In my post When to Fire Your Yoga Teacher I wrote about the responsibility that a yoga teacher has (or should have) to respect his or her students. But like every relationship, the teacher-student relationship is one that goes both ways. All of us here at Yoga for Healthy Aging are both yoga teachers and yoga students. No matter how much or for how long we’ve taught, we also still take public classes from valued teachers we highly respect. So we have a pretty good idea of how to conduct ourselves on both sides of the equation. And, frankly, I’ve recently heard some disturbing stories about student behavior, including a student who seriously injured himself after ignoring his teacher’s warnings. So I decided it was time to write a little something about how to be a yoga student.After giving it some thought (and talking with one of my teacher friends), I’ve come up with the following guidelines. This list has just been updated after my original post (see Eight tips for Being a Good Yoga Student). However, if you have more suggestions for guidelines you think I’ve overlooked, please comment on this post or send me an email, and maybe I’ll update once again!
  1. Tell your teacher before class about any injuries, medical problems, or other issues that might affect your performance during class. See What Your Yoga Teacher Really Wants to Know for details about what kind of info your teacher needs to keep you safe.
  2. Make an effort to show up on time to class. All your yoga classes are planned with appropriate warm-up or opening poses, and missing the beginning of class can affect your ability to do the rest of the sequence. Besides, it’s just good manners!
  3. Pay attention to your teacher’s instructions. We all have wandering minds—the kids, the job, your date tonight, the phone call from your mom yesterday, dinner—ooh, yes—but concentrating as best as possible on being present in your class will not only help you stay safe (which is a priority for your teacher), but you’ll also learn more. In addition, staying present will make your yoga session more effective at reducing stress levels as you get a break from your everyday worries.
  4. If your teacher asks you not to do something because he or she is concerned for your safety, don’t do it, even if you feel confident that it won’t be a problem for you. Just. Don’t. Do. It. Okay? Your teacher may be wrong, but he or she is trying to look out for everyone in the class.
  5. If your teacher asks you to do something that you don’t usually do and don’t particularly want to do—use a particular prop, change your alignment, try a new pose, and so on—go ahead and try it, just this time. You might learn something new, and you can do whatever you want later in your home practice. The only exception to this is if you feel your teacher is asking something that will put you at risk for injury or other harm, or something that you are absolutely too frightened to try. In this case, briefly explain why you can’t do it, and ask for an alternative.
  6. Rest if you need to (see Resting Between Poses). Stop if you are in pain (see When to Stop Practicing Yoga). Looking after yourself is a great favor to both your teacher and yourself.
  7. Don’t flirt with your teacher, ask your teacher on a date, or make inappropriate personal remarks (you know what I mean).
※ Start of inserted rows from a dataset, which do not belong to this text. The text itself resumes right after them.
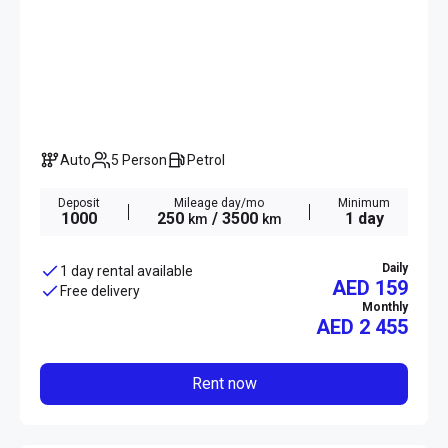
Auto
5 Person
Petrol
Deposit
Mileage day/mo
Minimum
1000
250
/ 3500
1 day
km
km
Daily
1 day rental available
AED 159
Free delivery
Monthly
AED
2 455
Rent now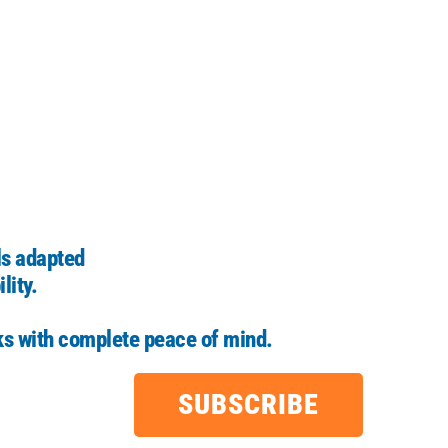
ls adapted
lity.
ks with complete peace of mind.
SUBSCRIBE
Good yoga teachers don’t have romantic relationships with their students, and overstepping the boundaries they are trying to maintain only makes them—and other people in the class—uncomfortable. (I hate to have to bring this up, but, really, I’ve heard some disconcerting things over the years....)
  8. Also, respect your teacher's boundaries and limitations regarding time spent with you outside of class. Asking a simple question before or after class is appropriate and often welcomed, but you should not request free advice or guidance outside of the classroom, whether in person, by phone, or by email. Of course, many teachers give private lessons for a fee, so if you need or want personal attention and can afford it, consider that alternative.
  9. After class, give your teacher occasional feedback about what you found helpful, what you found confusing, or what didn’t work for you (very politely, of course!). All of us teachers want to continue to learn and, hopefully, improve, and getting occasional feedback is very valuable. So don’t be shy!